À découvrir: Grayson, Lamarche, Cazeault

Il s'agit du titre de ma nouvelle chronique de la Teluq pour la rentrée, où je souhaite promouvoir les auteurs de chez nous. Je retranscris ici l'intégralité de ma première chronique littéraire, portant sur:

L'invention de la tribu de Catherine-Lune Grayson
Les têtes rousses de Claude Lamarche
Avéria I et II de Patrice Cazeault

Avis aux intéressés!



L’invention de la tribu, de Catherine-Lune Grayson chez Mémoire d’encrier.

  
Quel délice! Un véritable coup de cœur. J’ai lu ce petit bijou de livre pratiquement en une seule soirée. D’abord il est enlevant, les personnages y sont attachants et les destins croisés si fascinants et exotiques qu’on hésite à le poser avant la fin. Avec ses 170 pages emplies de poésie fine, d’images de pays lointains, ses déserts, ses villages africains ou québécois, ce livre nous transporte dans un univers de sensibilité et de hasards ou la justesse de l’écriture n’a d’égal que l’inventivité narrative.

Un petit extrait pour vous donner le ton :
« Tant que tu ne fais pas partie de l’histoire, tu es épargné. Le paysage n’est qu’un paysage. Ses pics et ses creux, ses arbres et ses roches ne te racontent pas d’histoires. Ils ne sont pas encore marqués, annotés, fêlés, fissurés. Ils sont sans histoire. Dans la préhistoire, tu es épargné.

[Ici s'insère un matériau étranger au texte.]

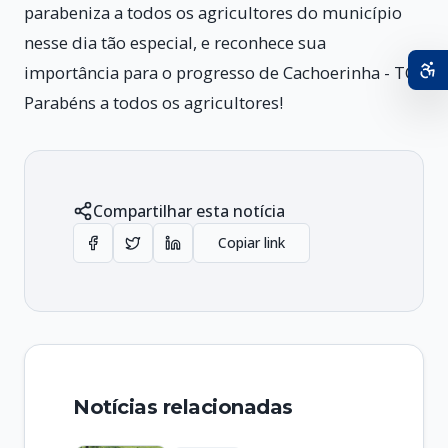
parabeniza a todos os agricultores do município
nesse dia tão especial, e reconhece sua
importância para o progresso de Cachoerinha - TO.
Parabéns a todos os agricultores!
Compartilhar esta notícia
Copiar link
Notícias relacionadas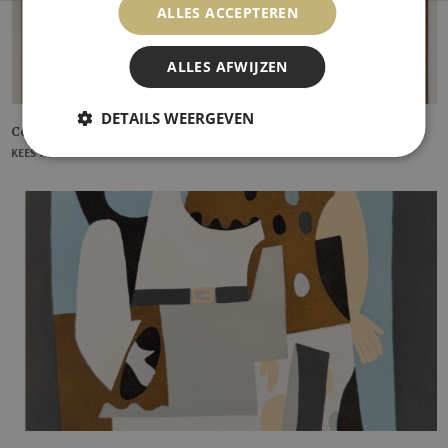
ALLES ACCEPTEREN
ALLES AFWIJZEN
DETAILS WEERGEVEN
Corn Poppy
KEES VAN DONGEN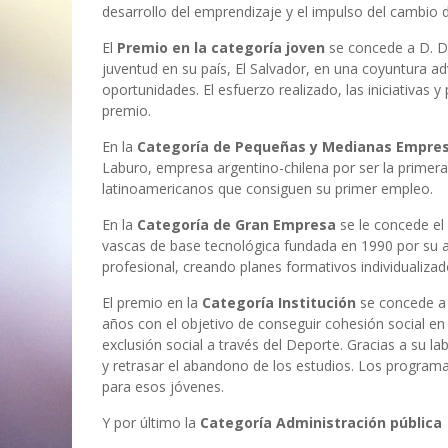
desarrollo del emprendizaje y el impulso del cambio d
El
Premio en la categoría joven
se concede a D. D
juventud en su país, El Salvador, en una coyuntura adv
oportunidades. El esfuerzo realizado, las iniciativa
premio.
En la
Categoría de Pequeñas y Medianas Empre
Laburo, empresa argentino-chilena por ser la primera
latinoamericanos que consiguen su primer empleo.
En la
Categoría de Gran Empresa
se le concede el
vascas de base tecnológica fundada en 1990 por su a
profesional, creando planes formativos individualiz
El premio en la
Categoría Institución
se concede a 
años con el objetivo de conseguir cohesión social en e
exclusión social a través del Deporte. Gracias a su l
y retrasar el abandono de los estudios. Los programa
para esos jóvenes.
Y por último la
Categoría Administración pública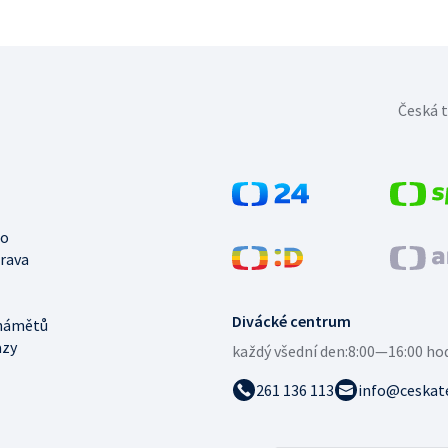
Česká t
no
trava
Divácké centrum
námětů
azy
každý všední den:
8:00—16:00 ho
261 136 113
info@ceskate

Dans la préhistoire, il y avait la tribu. Ils allaient vivre heureux et avoir beaucoup d’enfants. C’était avant qu’ils ne soient tous devenus un peu fous. Avant que le creux, là-bas, ne soit celui des fondations incendiées de la maison blanche. Avant que le vélo rouge ne soit un tas de ferraille. Avant que le bruit des vagues ne soit une marche funèbre. »

L’auteure a grandi à Saint-Adrien, en Estrie. Journaliste, puis travailleuse humanitaire, elle découvre l’Afrique et la poésie du continent. L’invention de la tribu est soin premier roman, bien qu’elle ait déjà publié un récit de voyage accompagné de magnifiques photos et illustrations sous le titre de Nul ne revient du pays qui n'existe pas, chez Michel Brûlé. Grande réussite donc en ce qui me concerne, et j’espère que vous la découvrirez à votre tour.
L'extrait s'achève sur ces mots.